* **What you will do**:
Collect the lines of the entries where "mais" shows up.

▬▬▬

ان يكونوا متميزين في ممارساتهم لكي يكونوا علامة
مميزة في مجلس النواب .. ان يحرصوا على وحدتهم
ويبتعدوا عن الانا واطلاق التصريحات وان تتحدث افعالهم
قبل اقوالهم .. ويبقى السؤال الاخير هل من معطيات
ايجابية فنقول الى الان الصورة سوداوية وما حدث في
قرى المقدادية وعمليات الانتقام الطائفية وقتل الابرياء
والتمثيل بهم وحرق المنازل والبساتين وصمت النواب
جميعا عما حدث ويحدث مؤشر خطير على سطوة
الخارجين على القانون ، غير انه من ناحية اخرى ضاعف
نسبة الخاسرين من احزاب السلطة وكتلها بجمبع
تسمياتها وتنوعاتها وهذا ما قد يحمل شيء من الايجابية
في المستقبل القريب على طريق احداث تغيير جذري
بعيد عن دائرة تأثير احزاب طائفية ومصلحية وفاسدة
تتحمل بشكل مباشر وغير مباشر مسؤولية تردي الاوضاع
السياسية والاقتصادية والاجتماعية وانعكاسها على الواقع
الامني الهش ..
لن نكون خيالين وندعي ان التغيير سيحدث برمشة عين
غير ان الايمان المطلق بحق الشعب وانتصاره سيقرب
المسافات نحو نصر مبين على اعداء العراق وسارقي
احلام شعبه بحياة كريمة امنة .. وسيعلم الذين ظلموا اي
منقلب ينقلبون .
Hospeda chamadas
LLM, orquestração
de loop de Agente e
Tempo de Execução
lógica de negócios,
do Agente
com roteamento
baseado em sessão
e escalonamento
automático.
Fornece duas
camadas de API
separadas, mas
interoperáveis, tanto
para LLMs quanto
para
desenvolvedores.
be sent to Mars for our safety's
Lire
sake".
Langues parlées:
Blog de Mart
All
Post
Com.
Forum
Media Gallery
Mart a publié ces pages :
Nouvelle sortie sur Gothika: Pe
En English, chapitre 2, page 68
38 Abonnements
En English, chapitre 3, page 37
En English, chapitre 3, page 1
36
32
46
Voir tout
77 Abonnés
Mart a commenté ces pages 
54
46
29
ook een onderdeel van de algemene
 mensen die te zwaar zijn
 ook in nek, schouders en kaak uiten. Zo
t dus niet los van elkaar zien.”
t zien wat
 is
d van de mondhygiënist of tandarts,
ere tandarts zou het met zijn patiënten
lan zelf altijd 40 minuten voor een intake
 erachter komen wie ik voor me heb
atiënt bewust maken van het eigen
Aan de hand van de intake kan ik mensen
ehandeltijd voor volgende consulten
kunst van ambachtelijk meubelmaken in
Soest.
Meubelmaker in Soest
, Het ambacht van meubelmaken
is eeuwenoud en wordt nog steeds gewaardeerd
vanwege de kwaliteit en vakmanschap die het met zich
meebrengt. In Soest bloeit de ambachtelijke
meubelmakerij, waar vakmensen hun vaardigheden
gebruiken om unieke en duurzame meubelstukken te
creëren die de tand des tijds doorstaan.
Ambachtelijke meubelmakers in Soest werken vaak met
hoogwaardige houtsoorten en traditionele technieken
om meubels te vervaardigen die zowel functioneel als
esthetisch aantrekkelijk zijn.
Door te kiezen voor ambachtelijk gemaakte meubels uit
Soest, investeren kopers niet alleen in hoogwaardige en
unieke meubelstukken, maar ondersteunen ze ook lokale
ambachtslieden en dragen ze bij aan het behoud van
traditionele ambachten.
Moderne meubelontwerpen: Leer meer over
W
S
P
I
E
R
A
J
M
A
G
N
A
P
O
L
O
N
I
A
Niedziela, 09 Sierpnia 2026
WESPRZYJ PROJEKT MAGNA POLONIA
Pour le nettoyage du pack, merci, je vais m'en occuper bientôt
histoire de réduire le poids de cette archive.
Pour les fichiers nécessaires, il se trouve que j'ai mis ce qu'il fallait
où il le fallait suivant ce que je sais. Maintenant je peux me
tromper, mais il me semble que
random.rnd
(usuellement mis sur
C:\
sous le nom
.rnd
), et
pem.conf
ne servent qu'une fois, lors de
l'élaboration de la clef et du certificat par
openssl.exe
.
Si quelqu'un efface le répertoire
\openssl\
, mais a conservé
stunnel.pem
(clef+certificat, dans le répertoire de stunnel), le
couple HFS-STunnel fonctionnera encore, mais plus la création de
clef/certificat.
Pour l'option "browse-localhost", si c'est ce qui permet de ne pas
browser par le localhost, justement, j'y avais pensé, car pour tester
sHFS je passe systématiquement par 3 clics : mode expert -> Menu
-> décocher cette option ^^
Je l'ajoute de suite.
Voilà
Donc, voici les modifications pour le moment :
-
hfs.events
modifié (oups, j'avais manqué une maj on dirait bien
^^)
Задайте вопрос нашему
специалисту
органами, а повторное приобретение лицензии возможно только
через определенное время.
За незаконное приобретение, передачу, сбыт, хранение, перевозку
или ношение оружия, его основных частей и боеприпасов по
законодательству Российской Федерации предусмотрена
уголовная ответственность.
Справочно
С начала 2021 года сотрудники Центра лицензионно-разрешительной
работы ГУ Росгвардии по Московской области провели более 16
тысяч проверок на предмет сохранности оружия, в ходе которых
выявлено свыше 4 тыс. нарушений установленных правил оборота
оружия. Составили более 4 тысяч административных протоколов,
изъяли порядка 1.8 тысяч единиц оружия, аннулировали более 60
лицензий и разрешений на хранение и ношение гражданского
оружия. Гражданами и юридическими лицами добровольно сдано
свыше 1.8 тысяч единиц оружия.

▬▬▬

* **Task response**:
tromper, mais il me semble que
, mais a conservé
couple HFS-STunnel fonctionnera encore, mais plus la création de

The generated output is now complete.